In general, considering a mesh with N triangles, I wouldn't suggest to go beyond a tree depth of $\left \lceil{(log_8(N))} \right \rceil$ (+1 as in my case the root is defined at depth 1), which in fact translates to a depth of 8 for the Ajax mesh. If the maximum number of triangles allowed per leaf node was higher, the required depth of the tree would be lower, and viceversa, so this should be taken into account too. One way to do so is to check the average number of triangles per leaf during tree construction, and set a maximum depth dynamically. The strictly optimal way, anyway, would be to run the rendering algorithm at different max depths to choose the best one if possible.
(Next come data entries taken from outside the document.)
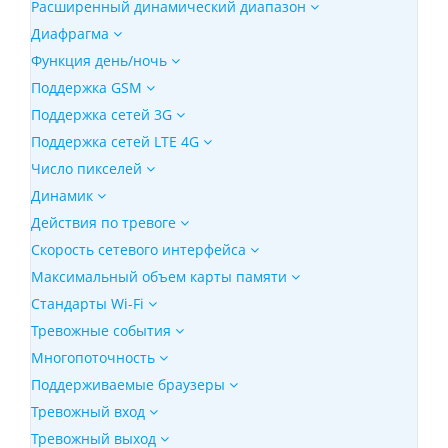
Расширенный динамический диапазон
Диафрагма
Функция день/ночь
Поддержка GSM
Поддержка сетей 3G
Поддержка сетей LTE 4G
Число пикселей
Динамик
Действия по тревоге
Скорость сетевого интерфейса
Максимальный объем карты памяти
Стандарты Wi-Fi
Тревожные события
Многопоточность
Поддерживаемые браузеры
Тревожный вход
Тревожный выход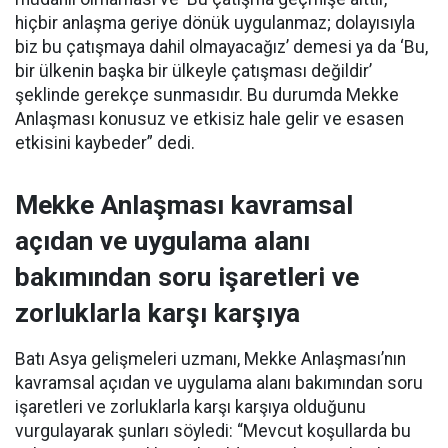
hiçbir anlaşma geriye dönük uygulanmaz; dolayısıyla
biz bu çatışmaya dahil olmayacağız’ demesi ya da ‘Bu,
bir ülkenin başka bir ülkeyle çatışması değildir’
şeklinde gerekçe sunmasıdır. Bu durumda Mekke
Anlaşması konusuz ve etkisiz hale gelir ve esasen
etkisini kaybeder” dedi.
Mekke Anlaşması kavramsal
açıdan ve uygulama alanı
bakımından soru işaretleri ve
zorluklarla karşı karşıya
Batı Asya gelişmeleri uzmanı, Mekke Anlaşması’nın
kavramsal açıdan ve uygulama alanı bakımından soru
işaretleri ve zorluklarla karşı karşıya olduğunu
vurgulayarak şunları söyledi: “Mevcut koşullarda bu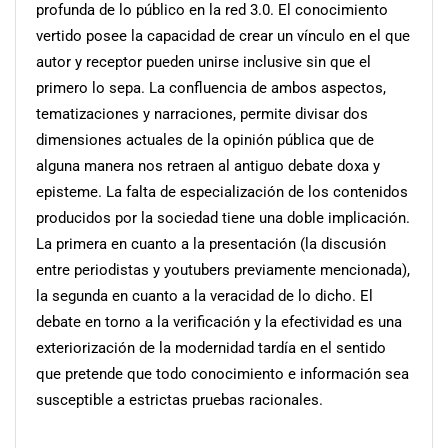
profunda de lo público en la red 3.0. El conocimiento
vertido posee la capacidad de crear un vínculo en el que
autor y receptor pueden unirse inclusive sin que el
primero lo sepa. La confluencia de ambos aspectos,
tematizaciones y narraciones, permite divisar dos
dimensiones actuales de la opinión pública que de
alguna manera nos retraen al antiguo debate doxa y
episteme. La falta de especialización de los contenidos
producidos por la sociedad tiene una doble implicación.
La primera en cuanto a la presentación (la discusión
entre periodistas y youtubers previamente mencionada),
la segunda en cuanto a la veracidad de lo dicho. El
debate en torno a la verificación y la efectividad es una
exteriorización de la modernidad tardía en el sentido
que pretende que todo conocimiento e información sea
susceptible a estrictas pruebas racionales.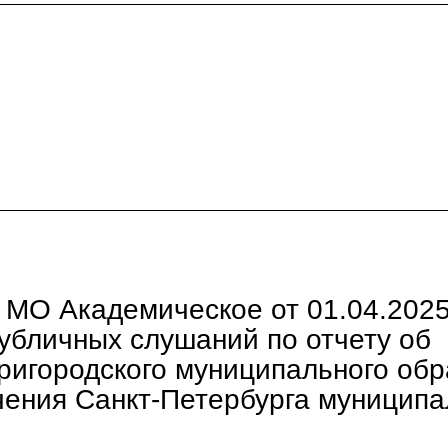
МО Академическое от 01.04.202
убличных слушаний по отчету об
ригородского муниципального об
чения Санкт-Петербурга муниципа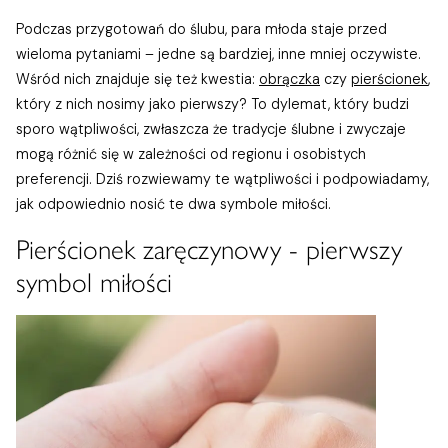
Podczas przygotowań do ślubu, para młoda staje przed
wieloma pytaniami – jedne są bardziej, inne mniej oczywiste.
Wśród nich znajduje się też kwestia:
obrączka
czy
pierścionek
,
który z nich nosimy jako pierwszy? To dylemat, który budzi
sporo wątpliwości, zwłaszcza że tradycje ślubne i zwyczaje
mogą różnić się w zależności od regionu i osobistych
preferencji. Dziś rozwiewamy te wątpliwości i podpowiadamy,
jak odpowiednio nosić te dwa symbole miłości.
Pierścionek zaręczynowy - pierwszy
symbol miłości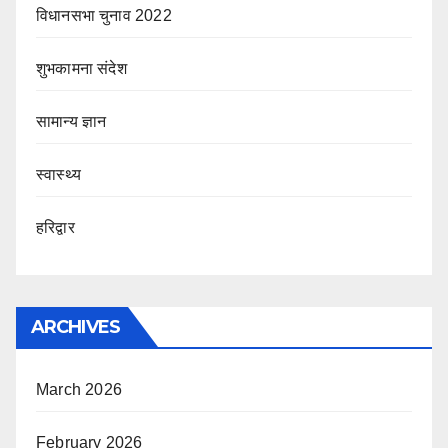
विधानसभा चुनाव 2022
शुभकामना संदेश
सामान्य ज्ञान
स्वास्थ्य
हरिद्वार
ARCHIVES
March 2026
February 2026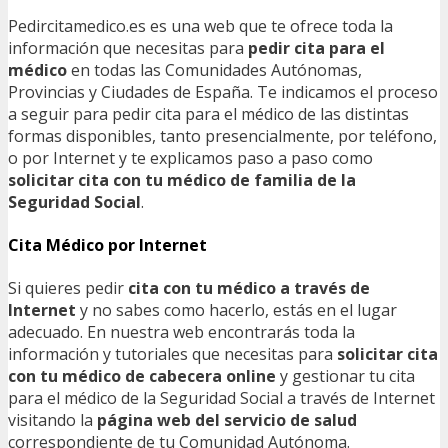
Pedircitamedico.es es una web que te ofrece toda la
información que necesitas para
pedir cita para el
médico
en todas las Comunidades Autónomas,
Provincias y Ciudades de España. Te indicamos el proceso
a seguir para pedir cita para el médico de las distintas
formas disponibles, tanto presencialmente, por teléfono,
o por Internet y te explicamos paso a paso como
solicitar cita con tu médico de familia de la
Seguridad Social
.
Cita Médico por Internet
Si quieres pedir
cita con tu médico a través de
Internet
y no sabes como hacerlo, estás en el lugar
adecuado. En nuestra web encontrarás toda la
información y tutoriales que necesitas para
solicitar cita
con tu médico de cabecera online
y gestionar tu cita
para el médico de la Seguridad Social a través de Internet
visitando la
página web del servicio de salud
correspondiente de tu Comunidad Autónoma.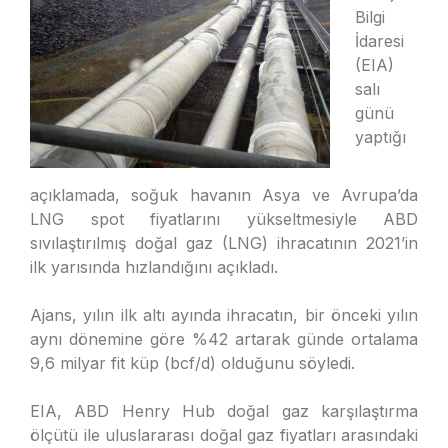
Bilgi
İdaresi
(EIA)
salı
günü
yaptığı
açıklamada, soğuk havanın Asya ve Avrupa’da
LNG spot fiyatlarını yükseltmesiyle ABD
sıvılaştırılmış doğal gaz (LNG) ihracatının 2021’in
ilk yarısında hızlandığını açıkladı.
Ajans, yılın ilk altı ayında ihracatın, bir önceki yılın
aynı dönemine göre %42 artarak günde ortalama
9,6 milyar fit küp (bcf/d) olduğunu söyledi.
EIA, ABD Henry Hub doğal gaz karşılaştırma
ölçütü ile uluslararası doğal gaz fiyatları arasındaki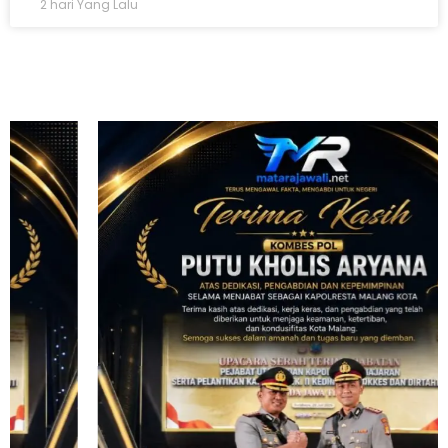
2 hari Yang Lalu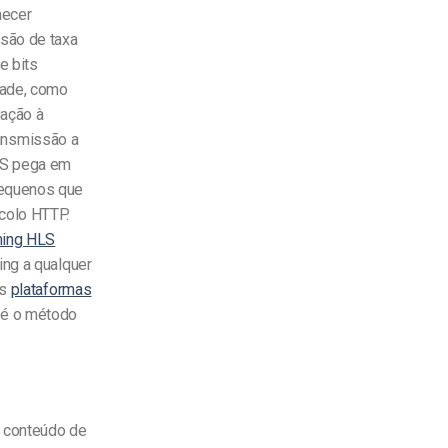
necer
ssão de taxa
e bits
dade, como
gação à
transmissão a
HLS pega em
pequenos que
colo HTTP.
ming HLS
ing a qualquer
as
plataformas
 é o método
r conteúdo de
What information do you store per octree node? (2 pts)
------------------------------------------------------
I created a small hierarchy consisting of an abstract struct `OctreeNode`, which consists in a `BoundingBox` and a `bool`, and is specialized by `ParentOctreeNode` and `LeafOctreeNode`. The former includes an array of 8 pointers to its children, the latter includes an `std::vector<uint32_t>` storing the indices of triangles contained in the leaf. The `bool` is a flag to indicate whether the node is a `Parent` of a `Leaf`. At first I used a virtual method, but it ended up being slithly slower than the bool, due to the virtual method LUT, with no benefit in memory.

The `BoundingBox` field could as well be discarded, as it can be easily recomputed on the fly. However, at least for the current rendering task, there is a clear benefit in speed when caching this information directly in octree nodes. Octree building time is virtually unchanged, whereas rendering times were almost halved at any maximum depth. The memory footprint of the cached algorithm is up to 1.3-1.4x the memory footprint of the other, depending on the selected depth, which is not a concern at least for now as we are talking about 27MB vs 35MB at depth 8.

How many bytes of memory does one of your octree nodes occupy? (3 pts)
----------------------------------------------------------------------
The `ParentOctreeNode` struct occupies 24 bytes for the `BoudingBox`, 1 bit for the `bool`, and 8*8 bytes for the children pointers, making up a total with padding of **96 bytes**.

The `LeafOctreeNode` struct oppies 24 bytes for the `BoundingBox`, 1 bit for the `bool`, and 24 bytes for the base element of the `std::vector<uint32_t>`, making up a total with padding of **56 bytes**. The actual size in memory depends on how many triangle indices are stored in the vector, as well as on the expansion strategy of the vector itself.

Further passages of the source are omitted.